Your assignment
Could you output, word for word, only the lines from the line with "The height and width of the screenshot is (2576, 563)." to the end of the entries, including both ends? Omit the pictures.

———

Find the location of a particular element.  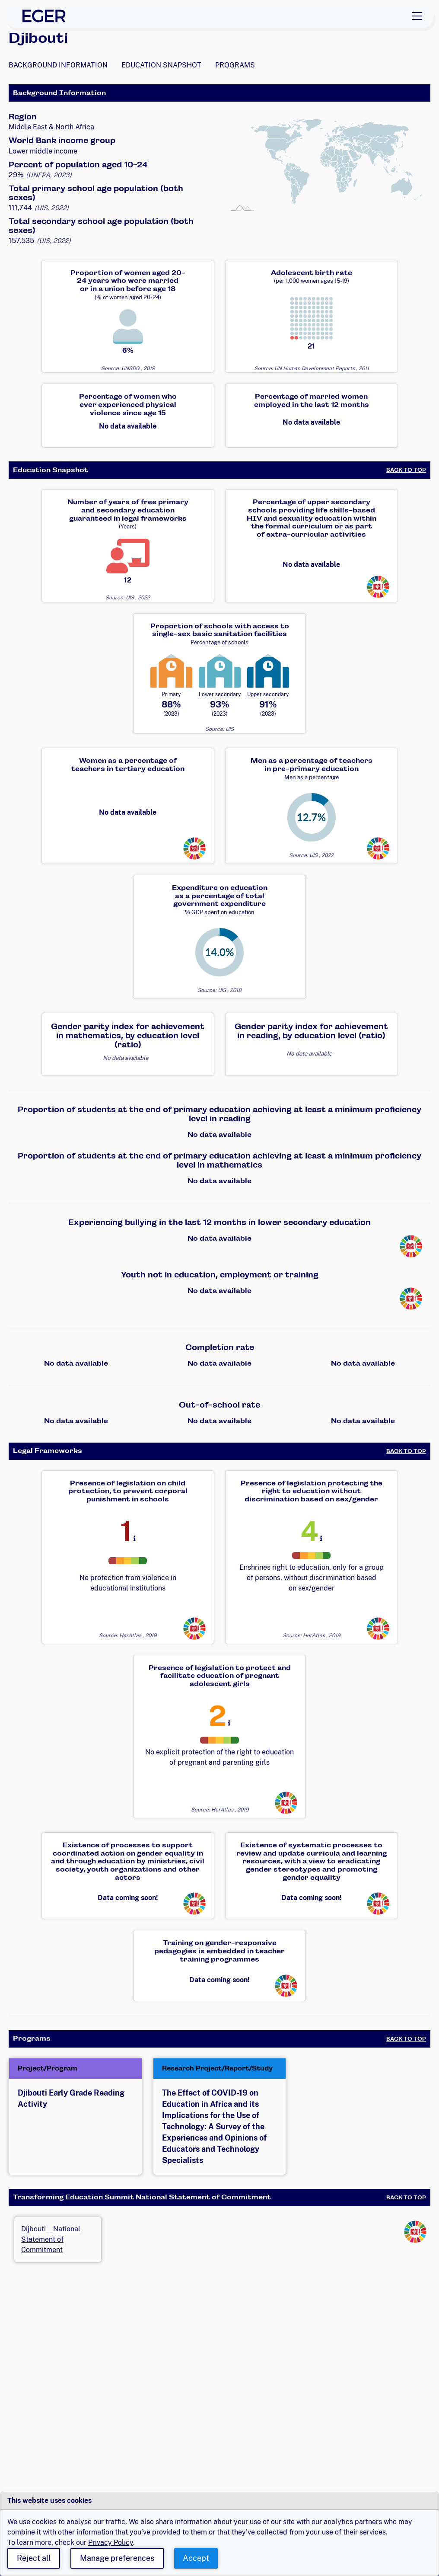

Back to Top is located at coordinates (406, 470).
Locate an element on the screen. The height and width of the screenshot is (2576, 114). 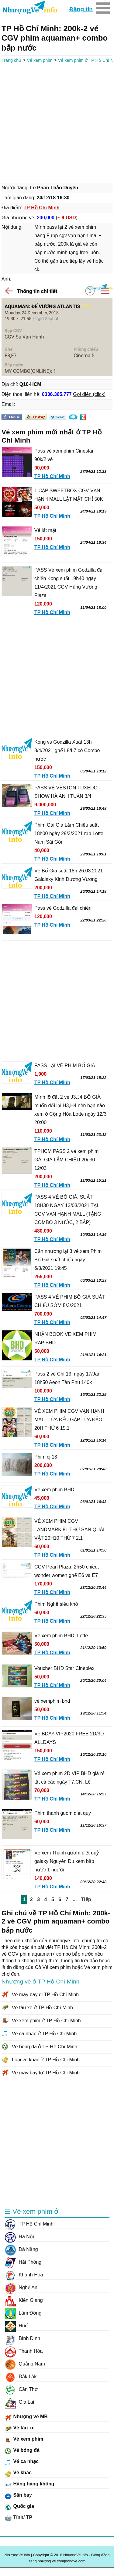
Hải Phòng is located at coordinates (23, 2262).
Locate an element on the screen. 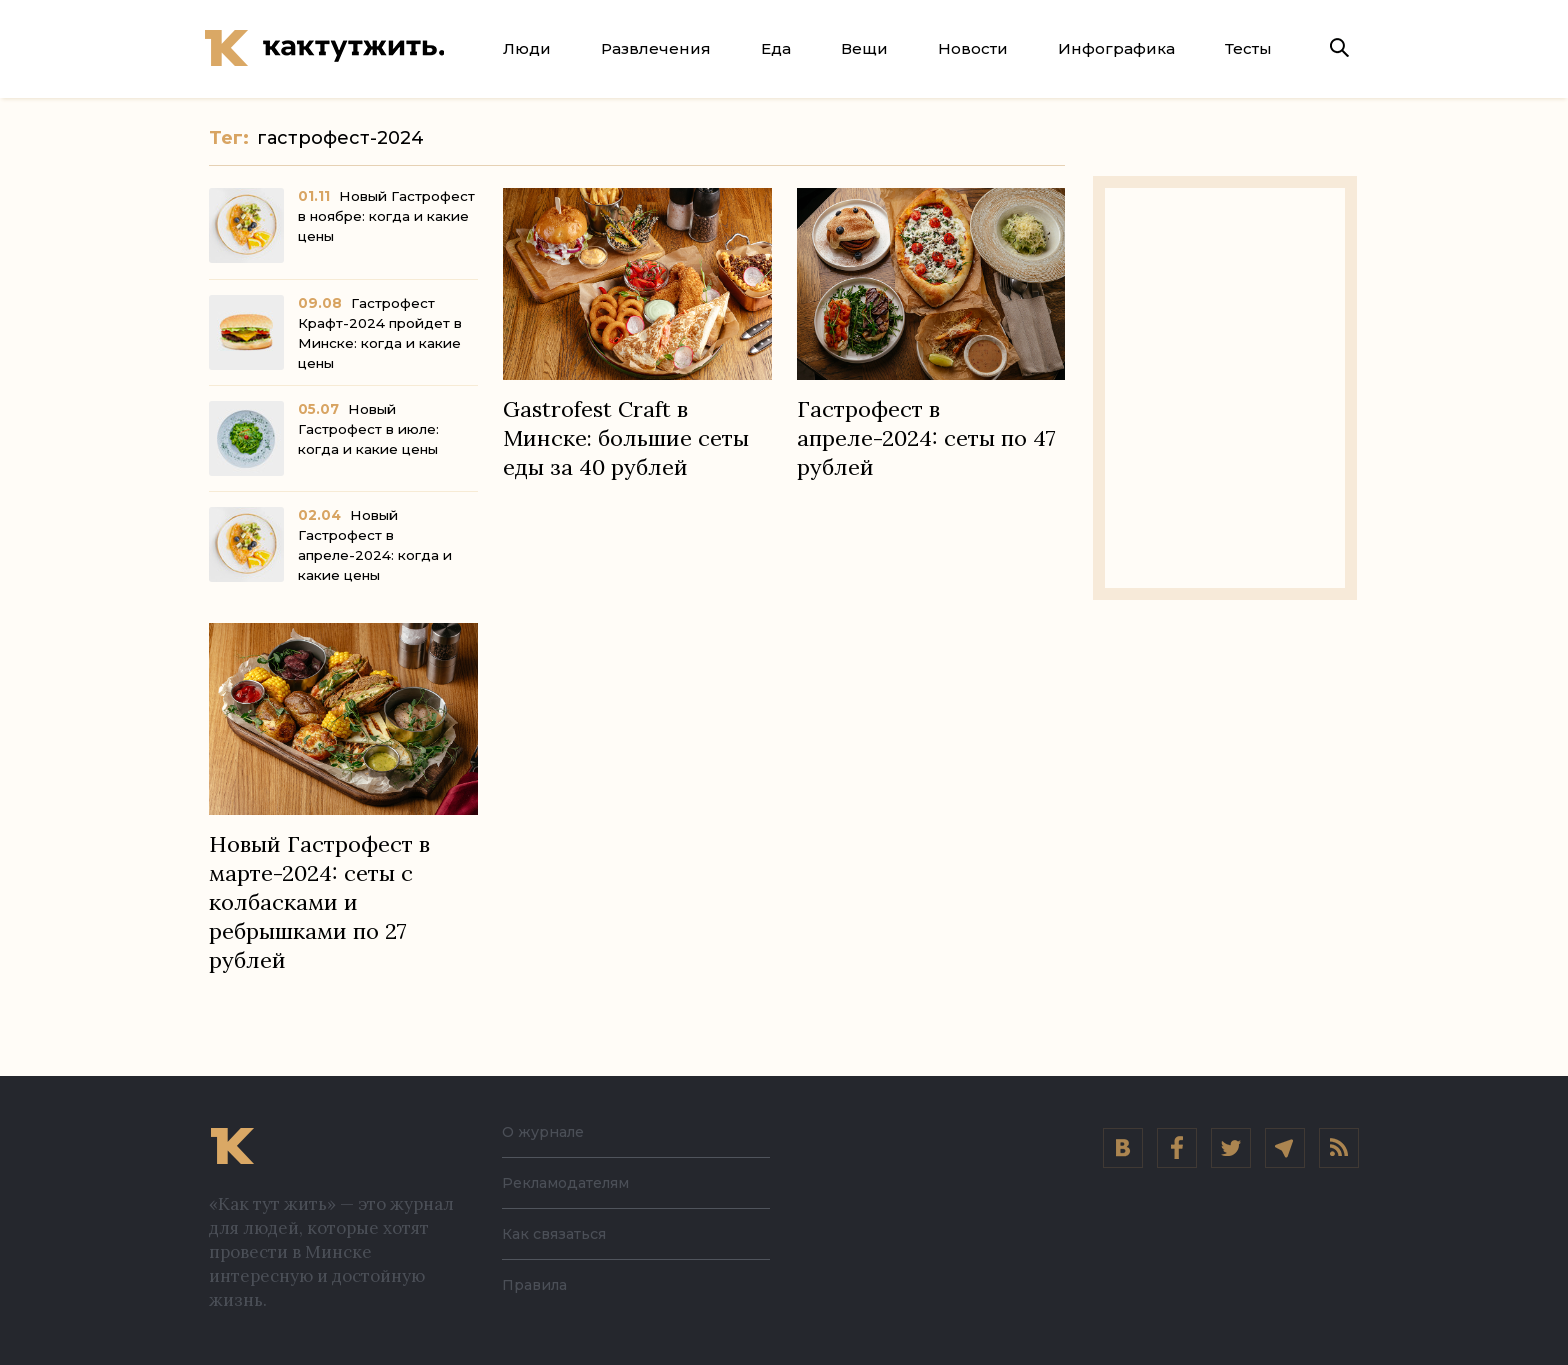  О журнале is located at coordinates (548, 1131).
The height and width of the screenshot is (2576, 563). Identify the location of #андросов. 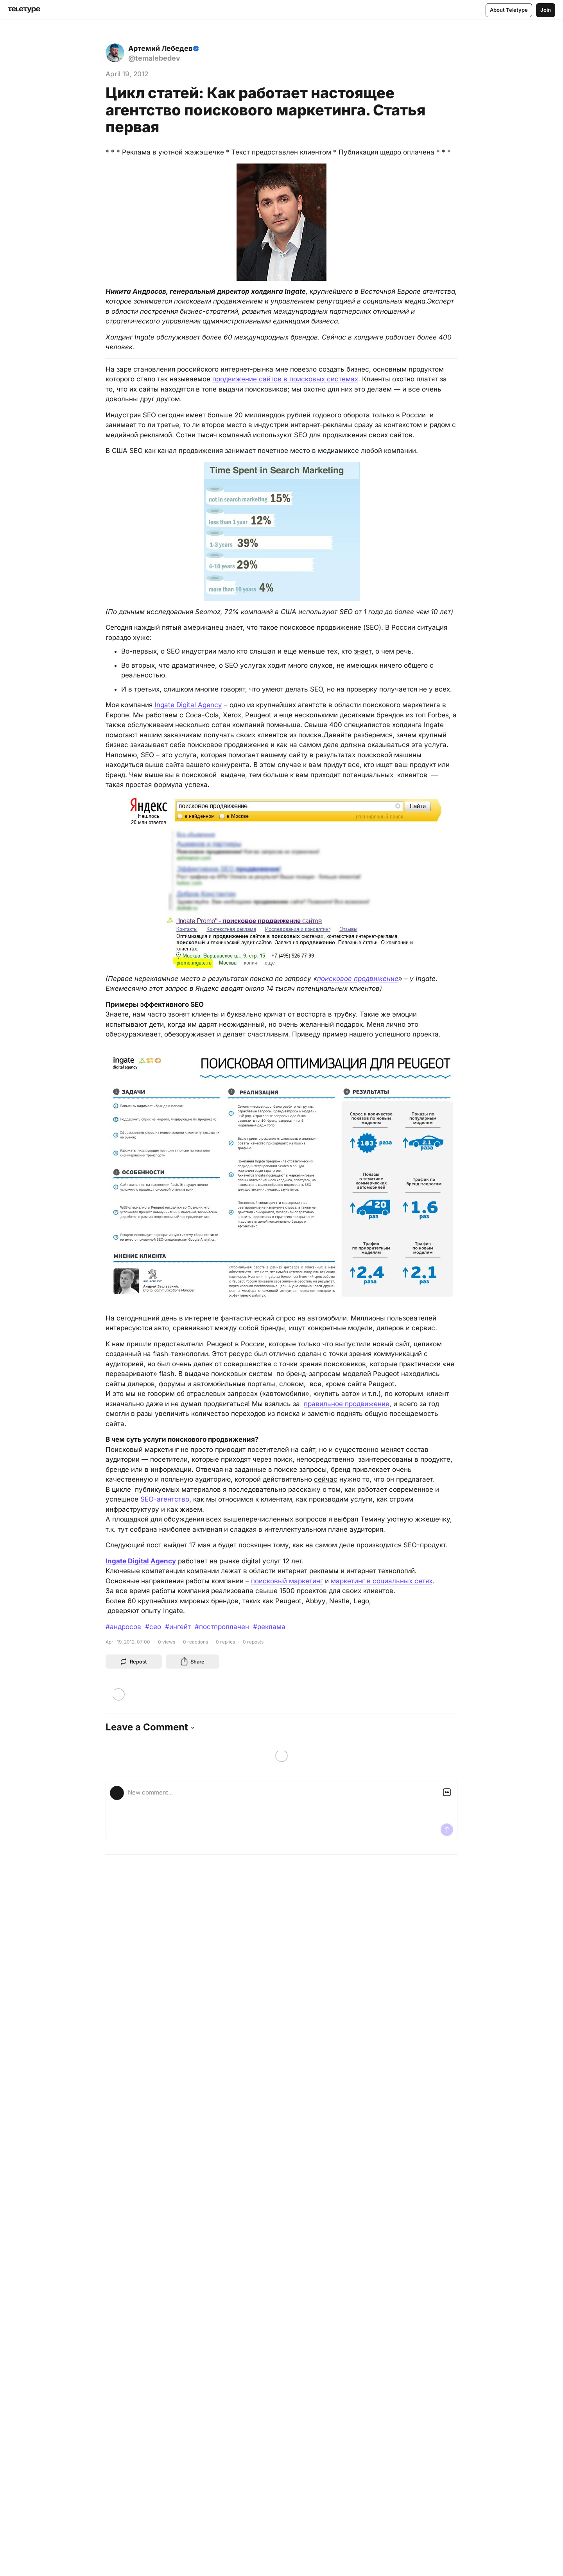
(123, 1627).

———

The answer
The height and width of the screenshot is (2576, 563). Identify the location of #андросов. 
(123, 1627).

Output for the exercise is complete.